The new dean of Berkeley College is George Levesque, who has been a resident fellow at the college since 1996 and is assistant director of the Office of International Education and Fellowships Programs. He succeeds Laurence Winnie, who left last term after 11 years of service to become associate dean in the College of Liberal Arts at Rochester Institute of Technology.
Levesque, who earned a Master of Divinity degree from the Yale Divinity School, has also served at the University as assistant master of summer programs and as assistant director of Undergraduate Career Services. He has also coordinated the orientation for international students at Yale. In his current post, he advises students on fellowships in the United Kingdom and about study abroad in general.
Levesque earned his bachelor's and master's degrees in religion from Florida State University. A member of Phi Beta Kappa, he is currently a Ph.D. candidate in history and education at Columbia University. His dissertation is on 19th-century American colleges and the rise of the modern university.
"Mr.

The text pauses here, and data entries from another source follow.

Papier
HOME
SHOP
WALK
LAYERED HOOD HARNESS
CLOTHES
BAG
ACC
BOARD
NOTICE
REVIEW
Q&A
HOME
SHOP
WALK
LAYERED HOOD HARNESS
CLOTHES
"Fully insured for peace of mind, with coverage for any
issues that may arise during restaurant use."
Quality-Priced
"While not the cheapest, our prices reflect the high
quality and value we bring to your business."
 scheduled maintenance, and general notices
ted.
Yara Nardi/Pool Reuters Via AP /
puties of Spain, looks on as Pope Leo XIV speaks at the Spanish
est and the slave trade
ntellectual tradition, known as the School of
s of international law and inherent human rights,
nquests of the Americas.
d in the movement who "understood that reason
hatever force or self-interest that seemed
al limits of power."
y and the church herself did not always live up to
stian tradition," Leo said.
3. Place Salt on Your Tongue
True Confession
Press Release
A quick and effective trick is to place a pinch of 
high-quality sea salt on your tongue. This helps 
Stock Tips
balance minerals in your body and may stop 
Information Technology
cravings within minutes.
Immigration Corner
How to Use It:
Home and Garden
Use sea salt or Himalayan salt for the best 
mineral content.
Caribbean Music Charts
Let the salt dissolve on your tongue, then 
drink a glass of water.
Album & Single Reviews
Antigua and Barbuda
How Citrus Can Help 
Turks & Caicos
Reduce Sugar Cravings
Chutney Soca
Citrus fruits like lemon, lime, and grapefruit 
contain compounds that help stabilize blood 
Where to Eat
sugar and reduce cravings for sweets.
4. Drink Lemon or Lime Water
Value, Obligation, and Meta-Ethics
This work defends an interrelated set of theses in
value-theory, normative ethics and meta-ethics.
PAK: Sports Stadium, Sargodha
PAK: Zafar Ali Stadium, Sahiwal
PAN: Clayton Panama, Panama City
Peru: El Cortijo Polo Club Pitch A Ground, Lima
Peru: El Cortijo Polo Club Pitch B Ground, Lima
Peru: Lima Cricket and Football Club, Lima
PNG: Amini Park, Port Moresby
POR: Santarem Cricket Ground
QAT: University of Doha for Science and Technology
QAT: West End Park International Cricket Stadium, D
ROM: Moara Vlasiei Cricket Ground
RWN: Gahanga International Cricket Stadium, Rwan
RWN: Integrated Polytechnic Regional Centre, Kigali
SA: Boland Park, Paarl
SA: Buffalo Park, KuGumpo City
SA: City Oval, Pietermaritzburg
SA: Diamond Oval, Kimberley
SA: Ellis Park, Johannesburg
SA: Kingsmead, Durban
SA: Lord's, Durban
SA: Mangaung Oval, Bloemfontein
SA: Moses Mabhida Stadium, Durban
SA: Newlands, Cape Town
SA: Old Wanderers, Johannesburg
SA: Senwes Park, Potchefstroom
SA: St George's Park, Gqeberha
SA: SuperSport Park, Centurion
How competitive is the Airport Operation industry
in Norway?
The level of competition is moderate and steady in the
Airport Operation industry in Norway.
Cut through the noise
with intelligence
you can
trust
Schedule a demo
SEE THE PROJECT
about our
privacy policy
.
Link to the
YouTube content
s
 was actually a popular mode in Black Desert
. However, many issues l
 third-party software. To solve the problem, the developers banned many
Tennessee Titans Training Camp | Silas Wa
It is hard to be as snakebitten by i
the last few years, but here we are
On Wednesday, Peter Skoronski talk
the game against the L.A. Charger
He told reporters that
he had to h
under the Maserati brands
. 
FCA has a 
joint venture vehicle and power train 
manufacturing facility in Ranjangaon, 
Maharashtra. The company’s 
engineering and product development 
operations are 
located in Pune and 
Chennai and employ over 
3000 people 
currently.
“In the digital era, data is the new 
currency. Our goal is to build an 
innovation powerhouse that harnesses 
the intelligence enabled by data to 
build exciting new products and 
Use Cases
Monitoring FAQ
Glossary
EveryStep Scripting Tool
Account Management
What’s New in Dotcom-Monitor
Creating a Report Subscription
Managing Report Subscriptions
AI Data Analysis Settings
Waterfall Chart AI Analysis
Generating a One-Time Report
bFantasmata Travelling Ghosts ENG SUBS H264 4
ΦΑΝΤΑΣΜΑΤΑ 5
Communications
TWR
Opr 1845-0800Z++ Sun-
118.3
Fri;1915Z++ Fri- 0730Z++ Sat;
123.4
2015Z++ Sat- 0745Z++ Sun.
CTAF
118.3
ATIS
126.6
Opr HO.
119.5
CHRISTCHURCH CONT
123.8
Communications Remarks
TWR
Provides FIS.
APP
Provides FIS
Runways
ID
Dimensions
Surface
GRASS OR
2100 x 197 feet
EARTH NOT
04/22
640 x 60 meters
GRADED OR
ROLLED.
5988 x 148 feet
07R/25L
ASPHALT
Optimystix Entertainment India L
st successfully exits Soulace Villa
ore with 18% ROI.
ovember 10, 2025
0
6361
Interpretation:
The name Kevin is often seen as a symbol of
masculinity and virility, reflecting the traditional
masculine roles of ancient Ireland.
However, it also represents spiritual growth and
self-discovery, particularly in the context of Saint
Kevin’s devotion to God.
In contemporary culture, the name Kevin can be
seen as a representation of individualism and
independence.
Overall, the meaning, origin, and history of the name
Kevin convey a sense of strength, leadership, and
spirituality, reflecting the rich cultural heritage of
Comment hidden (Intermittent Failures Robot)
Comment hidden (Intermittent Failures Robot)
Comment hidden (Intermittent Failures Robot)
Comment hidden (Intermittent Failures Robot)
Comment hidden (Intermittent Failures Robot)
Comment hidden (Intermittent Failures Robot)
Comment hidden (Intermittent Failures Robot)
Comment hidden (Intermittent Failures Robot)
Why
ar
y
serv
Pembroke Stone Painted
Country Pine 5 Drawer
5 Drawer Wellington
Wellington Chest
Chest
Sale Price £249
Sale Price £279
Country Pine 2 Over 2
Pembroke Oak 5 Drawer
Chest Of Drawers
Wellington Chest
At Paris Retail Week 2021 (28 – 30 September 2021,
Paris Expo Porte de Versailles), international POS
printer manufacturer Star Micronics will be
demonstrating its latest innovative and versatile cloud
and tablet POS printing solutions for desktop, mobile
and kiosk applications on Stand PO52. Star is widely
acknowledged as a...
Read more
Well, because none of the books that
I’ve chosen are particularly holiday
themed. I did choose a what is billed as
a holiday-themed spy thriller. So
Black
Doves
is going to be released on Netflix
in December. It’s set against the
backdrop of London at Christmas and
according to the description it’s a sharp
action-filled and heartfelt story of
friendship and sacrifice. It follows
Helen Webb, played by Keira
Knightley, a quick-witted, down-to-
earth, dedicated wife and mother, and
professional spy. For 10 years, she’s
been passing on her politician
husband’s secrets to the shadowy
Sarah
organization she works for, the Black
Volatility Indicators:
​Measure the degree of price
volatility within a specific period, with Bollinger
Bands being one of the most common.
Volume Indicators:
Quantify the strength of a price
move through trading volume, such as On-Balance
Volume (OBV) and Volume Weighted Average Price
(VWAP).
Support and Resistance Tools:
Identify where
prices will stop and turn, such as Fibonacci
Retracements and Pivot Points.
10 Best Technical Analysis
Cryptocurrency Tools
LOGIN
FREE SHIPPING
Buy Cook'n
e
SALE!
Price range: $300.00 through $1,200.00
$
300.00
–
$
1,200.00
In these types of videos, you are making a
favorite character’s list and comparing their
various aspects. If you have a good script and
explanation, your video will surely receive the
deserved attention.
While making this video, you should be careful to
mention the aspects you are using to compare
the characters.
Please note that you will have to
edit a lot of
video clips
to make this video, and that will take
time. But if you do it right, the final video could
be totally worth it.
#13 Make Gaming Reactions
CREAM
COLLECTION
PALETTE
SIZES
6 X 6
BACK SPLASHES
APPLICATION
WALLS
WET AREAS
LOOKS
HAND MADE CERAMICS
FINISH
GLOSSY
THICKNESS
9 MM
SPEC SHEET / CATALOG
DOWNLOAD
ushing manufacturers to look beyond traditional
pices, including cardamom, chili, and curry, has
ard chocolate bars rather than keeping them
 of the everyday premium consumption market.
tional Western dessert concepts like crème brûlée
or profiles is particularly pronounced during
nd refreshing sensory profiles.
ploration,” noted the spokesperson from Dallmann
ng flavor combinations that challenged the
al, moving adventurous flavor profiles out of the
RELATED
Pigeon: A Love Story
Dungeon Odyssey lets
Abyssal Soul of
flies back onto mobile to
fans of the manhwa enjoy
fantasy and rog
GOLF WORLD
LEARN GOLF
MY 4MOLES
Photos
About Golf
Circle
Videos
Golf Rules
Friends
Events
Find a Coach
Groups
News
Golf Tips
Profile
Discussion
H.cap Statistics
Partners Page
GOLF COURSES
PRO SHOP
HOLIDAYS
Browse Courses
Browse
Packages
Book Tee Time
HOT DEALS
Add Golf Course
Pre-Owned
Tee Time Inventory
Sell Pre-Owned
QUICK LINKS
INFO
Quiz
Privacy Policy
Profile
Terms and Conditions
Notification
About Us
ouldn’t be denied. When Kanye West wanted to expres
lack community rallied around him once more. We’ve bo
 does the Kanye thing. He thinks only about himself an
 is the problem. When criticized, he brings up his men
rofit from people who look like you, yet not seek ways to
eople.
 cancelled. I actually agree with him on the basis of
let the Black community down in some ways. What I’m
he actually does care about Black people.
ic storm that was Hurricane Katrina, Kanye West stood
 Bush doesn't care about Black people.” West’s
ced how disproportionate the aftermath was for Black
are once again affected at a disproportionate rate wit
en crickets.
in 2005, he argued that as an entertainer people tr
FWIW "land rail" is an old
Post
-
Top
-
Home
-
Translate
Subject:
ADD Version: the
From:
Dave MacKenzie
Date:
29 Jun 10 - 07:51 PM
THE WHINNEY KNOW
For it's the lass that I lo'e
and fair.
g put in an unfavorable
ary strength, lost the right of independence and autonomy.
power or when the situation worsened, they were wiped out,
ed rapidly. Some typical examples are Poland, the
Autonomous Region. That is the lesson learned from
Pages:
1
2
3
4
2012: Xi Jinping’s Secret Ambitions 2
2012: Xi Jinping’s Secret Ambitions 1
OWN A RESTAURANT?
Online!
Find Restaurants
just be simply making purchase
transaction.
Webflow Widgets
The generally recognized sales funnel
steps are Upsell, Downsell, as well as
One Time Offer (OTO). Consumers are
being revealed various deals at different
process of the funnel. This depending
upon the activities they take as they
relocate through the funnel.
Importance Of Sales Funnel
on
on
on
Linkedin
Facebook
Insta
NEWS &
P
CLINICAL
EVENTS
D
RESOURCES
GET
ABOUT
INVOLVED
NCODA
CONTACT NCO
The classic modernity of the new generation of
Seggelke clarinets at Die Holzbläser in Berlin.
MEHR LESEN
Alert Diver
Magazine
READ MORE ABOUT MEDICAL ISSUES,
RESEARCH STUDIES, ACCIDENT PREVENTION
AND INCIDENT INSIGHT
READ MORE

Levesque brings a wide range of experience with Yale students both residentially and academically to his position as residential college dean," said Brodhead in a letter to Berkeley College fellows and students.
Levesque and his wife, Katie, will continue living in Entryway F of the college.
The new dean at Davenport College is Peter Quimby, who comes to Yale from the University of Wisconsin-Madison. He succeeds acting dean Eileen Hunt.
At the University of Wisconsin-Madison, Quimby served as associate director of the Pathway to Excellence Project, a set of campus-wide initiatives designed to improve the quality of undergraduate education, and was assistant dean of Chadbourne Residential College, which included 700 undergraduates. In the latter role, he coordinated academic programming, counseled students on academic and personal matters, and represented the residential college on University committees.
A graduate of Bowdoin College, where he majored in government and Russian, Quimby earned master's and doctoral degrees from the University of Wisconsin-Madison. He is a scholar of the culture and politics of post-Soviet states, and his dissertation is titled "Constructing States, Constructing Interests: Religion and Politics in Post-Soviet Russia and Ukraine." His teaching interests include international relations, comparative foreign policy and political change in developing countries. He also is a member of Phi Beta Kappa.
"To his new position at Yale, Mr. Quimby brings broad experience with, and a deep commitment to, the role of the residential college in undergraduate education," said Brodhead in his letter to Davenport College fellows and students.
Quimby will reside in the dean's suite at Davenport with his wife, Laurie; his six-year-old daughter, Katie; and his three-year-old son, Timothy.